Creates an object detection instance with a user-provided model binary and label map. Use this when working with a custom-exported model that is not one of the built-in presets. Internally uses 'custom' as the model name for telemetry unless overridden.

Required model contract

The .pte model binary must expose a single forward method with the following interface:

Input: one float32 tensor of shape [1, 3, H, W] — a single RGB image, values in [0, 1] after optional per-channel normalization (pixel − mean) / std. H and W are read from the model's declared input shape at load time.

Outputs: exactly three float32 tensors, in this order:

  1. Bounding boxes — flat [4·N] array of (x1, y1, x2, y2) coordinates in model-input pixel space, repeated for N detections.
  2. Confidence scores — flat [N] array of values in [0, 1].
  3. Class indices — flat [N] array of float32-encoded integer class indices (0-based, matching the order of entries in your labelMap).
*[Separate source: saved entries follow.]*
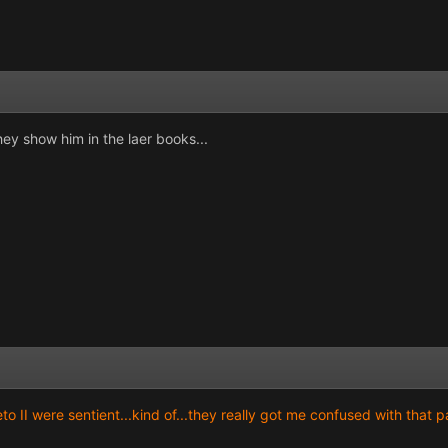
hey show him in the laer books...
II were sentient...kind of...they really got me confused with that pa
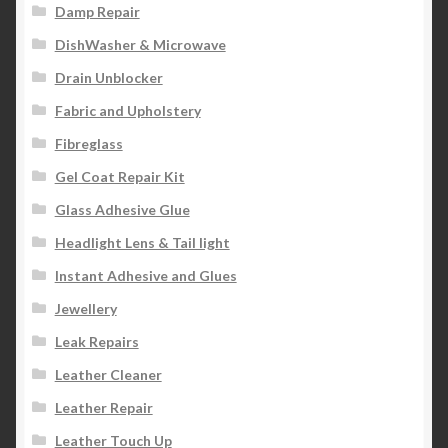
Damp Repair
DishWasher & Microwave
Drain Unblocker
Fabric and Upholstery
Fibreglass
Gel Coat Repair Kit
Glass Adhesive Glue
Headlight Lens & Tail light
Instant Adhesive and Glues
Jewellery
Leak Repairs
Leather Cleaner
Leather Repair
Leather Touch Up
Preprocessing (resize → normalize) and postprocessing (coordinate rescaling, threshold filtering, NMS) are handled by the native runtime — your model only needs to produce the raw detections above.

Type Parameters

L

L extends Readonly<Record<string, string | number>>

Parameters

modelSource

ResourceSource

A fetchable resource pointing to the model binary.

config

ObjectDetectionConfig<L>

A ObjectDetectionConfig object with the label map and optional preprocessing parameters.

onDownloadProgress?

(progress) => void

Optional callback to monitor download progress, receiving a value between 0 and 1.

Returns

Promise<ObjectDetectionModule<L>>

A Promise resolving to an ObjectDetectionModule instance typed to the provided label map.


fromModelName()

static fromModelName<C>(namedSources, onDownloadProgress?): Promise<ObjectDetectionModule<ModelNameOf<C>>>

Defined in: modules/computer_vision/ObjectDetectionModule.ts:106

Creates an object detection instance for a built-in model.

Type Parameters

C

C extends ObjectDetectionModelSources

Parameters

namedSources

C

A ObjectDetectionModelSources object specifying which model to load and where to fetch it from.

onDownloadProgress?

(progress) => void

Optional callback to monitor download progress, receiving a value between 0 and 1.

Returns

Promise<ObjectDetectionModule<ModelNameOf<C>>>

A Promise resolving to an ObjectDetectionModule instance typed to the chosen model's label map.